* About this task:
Whichever lines of the entries hold the word "menu" should be identified and copied.

Segment Start: Provided entries

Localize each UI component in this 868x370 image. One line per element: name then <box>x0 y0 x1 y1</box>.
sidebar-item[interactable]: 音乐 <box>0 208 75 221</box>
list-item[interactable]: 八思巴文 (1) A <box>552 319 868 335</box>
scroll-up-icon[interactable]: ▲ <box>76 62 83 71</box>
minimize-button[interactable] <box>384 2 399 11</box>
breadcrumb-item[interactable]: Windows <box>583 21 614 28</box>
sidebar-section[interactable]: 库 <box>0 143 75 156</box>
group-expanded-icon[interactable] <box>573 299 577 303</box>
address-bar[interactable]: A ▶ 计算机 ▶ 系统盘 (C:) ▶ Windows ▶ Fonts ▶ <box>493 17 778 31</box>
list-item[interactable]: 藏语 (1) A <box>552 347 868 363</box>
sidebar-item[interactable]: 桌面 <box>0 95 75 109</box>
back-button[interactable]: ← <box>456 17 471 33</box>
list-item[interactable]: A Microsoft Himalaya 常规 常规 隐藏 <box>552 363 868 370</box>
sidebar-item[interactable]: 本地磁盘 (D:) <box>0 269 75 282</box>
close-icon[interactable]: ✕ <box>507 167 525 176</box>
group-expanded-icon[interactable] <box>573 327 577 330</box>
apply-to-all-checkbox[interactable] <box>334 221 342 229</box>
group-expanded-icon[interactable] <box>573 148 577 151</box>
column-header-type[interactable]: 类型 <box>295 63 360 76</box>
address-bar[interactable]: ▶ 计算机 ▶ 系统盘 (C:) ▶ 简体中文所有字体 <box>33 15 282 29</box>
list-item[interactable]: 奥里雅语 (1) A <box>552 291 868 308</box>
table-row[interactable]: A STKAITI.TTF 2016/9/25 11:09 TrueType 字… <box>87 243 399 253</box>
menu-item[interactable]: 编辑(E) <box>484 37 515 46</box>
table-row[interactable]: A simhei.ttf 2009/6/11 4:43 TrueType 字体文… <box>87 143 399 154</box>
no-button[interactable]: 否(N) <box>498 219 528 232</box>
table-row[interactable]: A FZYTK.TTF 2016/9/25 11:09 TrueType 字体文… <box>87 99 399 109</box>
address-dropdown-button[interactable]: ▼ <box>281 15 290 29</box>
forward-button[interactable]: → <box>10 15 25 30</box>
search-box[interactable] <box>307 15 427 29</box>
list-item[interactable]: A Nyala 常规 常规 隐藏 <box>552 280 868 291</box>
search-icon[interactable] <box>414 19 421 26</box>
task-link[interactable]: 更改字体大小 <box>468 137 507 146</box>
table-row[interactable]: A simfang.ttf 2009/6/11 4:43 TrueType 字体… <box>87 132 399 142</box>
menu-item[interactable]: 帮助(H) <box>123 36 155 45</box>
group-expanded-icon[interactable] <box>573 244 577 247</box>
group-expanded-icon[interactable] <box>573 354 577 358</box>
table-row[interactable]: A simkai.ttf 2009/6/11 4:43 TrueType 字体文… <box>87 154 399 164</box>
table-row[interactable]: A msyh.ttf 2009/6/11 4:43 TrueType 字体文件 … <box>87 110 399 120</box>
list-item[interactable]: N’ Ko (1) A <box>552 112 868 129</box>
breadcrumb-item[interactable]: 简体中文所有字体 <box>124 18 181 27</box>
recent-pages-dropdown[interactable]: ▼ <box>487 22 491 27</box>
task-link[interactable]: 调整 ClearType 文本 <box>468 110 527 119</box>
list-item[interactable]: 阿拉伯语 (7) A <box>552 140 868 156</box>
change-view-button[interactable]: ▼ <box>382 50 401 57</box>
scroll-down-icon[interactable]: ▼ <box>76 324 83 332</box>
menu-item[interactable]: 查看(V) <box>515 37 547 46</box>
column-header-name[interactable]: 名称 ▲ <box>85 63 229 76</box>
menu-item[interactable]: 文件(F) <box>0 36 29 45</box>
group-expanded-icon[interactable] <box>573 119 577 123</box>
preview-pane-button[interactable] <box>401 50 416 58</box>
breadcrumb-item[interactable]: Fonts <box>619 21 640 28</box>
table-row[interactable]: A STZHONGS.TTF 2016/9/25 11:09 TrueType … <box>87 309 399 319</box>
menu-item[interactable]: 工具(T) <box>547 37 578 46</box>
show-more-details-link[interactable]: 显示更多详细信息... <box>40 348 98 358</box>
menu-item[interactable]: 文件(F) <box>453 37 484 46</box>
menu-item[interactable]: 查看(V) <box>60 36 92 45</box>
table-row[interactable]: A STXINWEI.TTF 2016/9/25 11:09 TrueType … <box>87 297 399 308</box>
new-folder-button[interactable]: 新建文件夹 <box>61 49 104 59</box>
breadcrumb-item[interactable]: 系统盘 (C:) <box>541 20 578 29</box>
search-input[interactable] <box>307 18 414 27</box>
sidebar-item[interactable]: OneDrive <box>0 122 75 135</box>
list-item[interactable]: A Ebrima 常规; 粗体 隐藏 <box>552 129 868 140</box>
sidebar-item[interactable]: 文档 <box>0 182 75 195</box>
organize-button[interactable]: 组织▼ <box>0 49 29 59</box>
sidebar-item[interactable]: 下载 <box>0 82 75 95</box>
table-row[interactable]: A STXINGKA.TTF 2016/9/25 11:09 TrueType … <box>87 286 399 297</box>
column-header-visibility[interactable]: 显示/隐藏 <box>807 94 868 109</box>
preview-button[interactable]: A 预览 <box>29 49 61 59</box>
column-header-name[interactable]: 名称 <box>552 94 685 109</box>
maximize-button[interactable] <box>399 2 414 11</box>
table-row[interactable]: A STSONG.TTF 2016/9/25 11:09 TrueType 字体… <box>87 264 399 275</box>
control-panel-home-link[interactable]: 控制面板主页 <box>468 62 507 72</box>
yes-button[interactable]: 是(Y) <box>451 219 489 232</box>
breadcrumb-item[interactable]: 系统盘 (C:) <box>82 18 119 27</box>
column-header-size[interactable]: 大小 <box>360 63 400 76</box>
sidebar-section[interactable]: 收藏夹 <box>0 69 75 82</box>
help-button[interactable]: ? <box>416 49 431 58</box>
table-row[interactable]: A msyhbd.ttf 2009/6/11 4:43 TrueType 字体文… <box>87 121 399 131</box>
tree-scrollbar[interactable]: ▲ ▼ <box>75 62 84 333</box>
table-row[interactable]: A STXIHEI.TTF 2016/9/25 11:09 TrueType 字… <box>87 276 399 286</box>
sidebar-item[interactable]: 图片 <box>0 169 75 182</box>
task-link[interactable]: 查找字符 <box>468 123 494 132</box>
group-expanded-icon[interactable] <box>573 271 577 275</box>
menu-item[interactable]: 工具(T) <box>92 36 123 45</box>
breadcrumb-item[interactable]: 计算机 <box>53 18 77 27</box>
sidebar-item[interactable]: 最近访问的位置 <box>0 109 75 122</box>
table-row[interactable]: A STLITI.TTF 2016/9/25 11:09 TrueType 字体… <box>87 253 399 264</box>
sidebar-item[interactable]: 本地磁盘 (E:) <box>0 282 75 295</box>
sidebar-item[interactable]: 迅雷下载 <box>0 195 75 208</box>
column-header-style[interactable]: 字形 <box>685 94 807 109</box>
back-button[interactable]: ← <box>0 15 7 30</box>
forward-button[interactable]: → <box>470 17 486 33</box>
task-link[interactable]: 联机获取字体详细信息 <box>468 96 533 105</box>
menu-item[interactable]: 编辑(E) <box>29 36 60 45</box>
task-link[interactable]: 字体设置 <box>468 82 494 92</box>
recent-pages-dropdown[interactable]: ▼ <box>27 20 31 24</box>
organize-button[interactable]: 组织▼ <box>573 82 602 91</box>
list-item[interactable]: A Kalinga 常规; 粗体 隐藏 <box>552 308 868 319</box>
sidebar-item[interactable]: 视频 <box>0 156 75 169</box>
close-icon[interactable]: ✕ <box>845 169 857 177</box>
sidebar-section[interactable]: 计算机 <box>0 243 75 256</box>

Segment End: Provided entries

* Worked solution:
menu-item[interactable]: 编辑(E) <box>484 37 515 46</box>
menu-item[interactable]: 帮助(H) <box>123 36 155 45</box>
menu-item[interactable]: 查看(V) <box>515 37 547 46</box>
menu-item[interactable]: 文件(F) <box>0 36 29 45</box>
menu-item[interactable]: 工具(T) <box>547 37 578 46</box>
menu-item[interactable]: 文件(F) <box>453 37 484 46</box>
menu-item[interactable]: 查看(V) <box>60 36 92 45</box>
menu-item[interactable]: 工具(T) <box>92 36 123 45</box>
menu-item[interactable]: 编辑(E) <box>29 36 60 45</box>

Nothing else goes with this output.